A Birmingham health chief has hit out at the Health Protection Agency (HPA) for its “inconsistent and confused” policy of treating people in the swine flu outbreak, which is now the virus hotspot of the UK.

Jacky Chambers, public health director at Heart of Birmingham Primary Care Trust, also criticised the way that the HPA decided to treat children at the centre of the first major outbreak, at Welford School, in Handsworth.

The doctor said decisions over giving children antiviral drugs for preventative means had “varied between the whole school, no school and single classes”.

She wrote in an open letter to the British Medical Journal that in some cases, Tamiflu had been given to “pupils sitting within one metre” of someone with the virus and in others to pupils “listed on the school register as having medical conditions (which include those who wear glasses).”

Dr Chambers also described a ruling to give the medication to patients who did not have the H1N1 virus as “indefensible”, adding that the HPA policy was “ineffective”, not based on any credible evidence and seemed to be politically driven.

She said mass treatment of healthy people with antiviral drugs was an irrational, indefensible and ineffective response and that such policies may promote “bad hygiene practices” because children treated with Tamiflu appeared to have later developed swine flu symptoms and returned to school still unwell.

The public health boss called for early and rapid treatment of high-risk patients and more focus on educating people about how to prevent the virus’s spread.

Dr Chambers said: “The time has come for the public health community to return to some basic principles for managing this pandemic and minimising potential harm.”

Around 200 pupils, teachers and families connected to Welford Primary were diagnosed with swine flu in May, but since then, other schools have been shut down by the virus and the number of people affected in the West Midlands has soared to 2,582, the highest amount in any region of the UK.

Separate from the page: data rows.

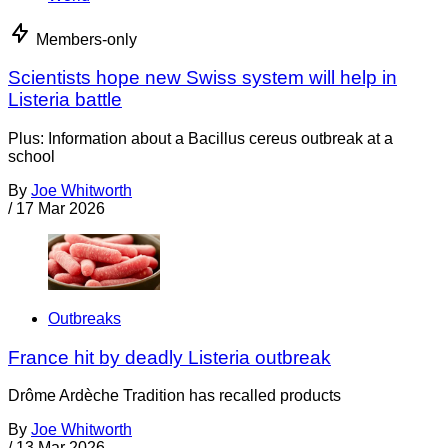
Members-only
Scientists hope new Swiss system will help in
Listeria battle
Plus: Information about a Bacillus cereus outbreak at a
school
By
Joe Whitworth
/
17 Mar 2026
Outbreaks
France hit by deadly Listeria outbreak
Drôme Ardèche Tradition has recalled products
By
Joe Whitworth
/
13 Mar 2026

HPA officials ruled last week that the outbreak was too large to be contained and that there would be mass provision of Tamiflu to people showing symptoms without any swab tests.

Four people in the UK have died after contracting swine flu and all had underlying health problems.

In June, six-year-old Birmingham schoolgirl Sameerah Ahmad became the youngest UK victim to date.

Sameerah, from Edgbaston, who was born with a rare life-threatening disease, died at Birmingham’s Children’s Hospital on June 25 after contracting swine flu, although it is unclear if it contributed to her death.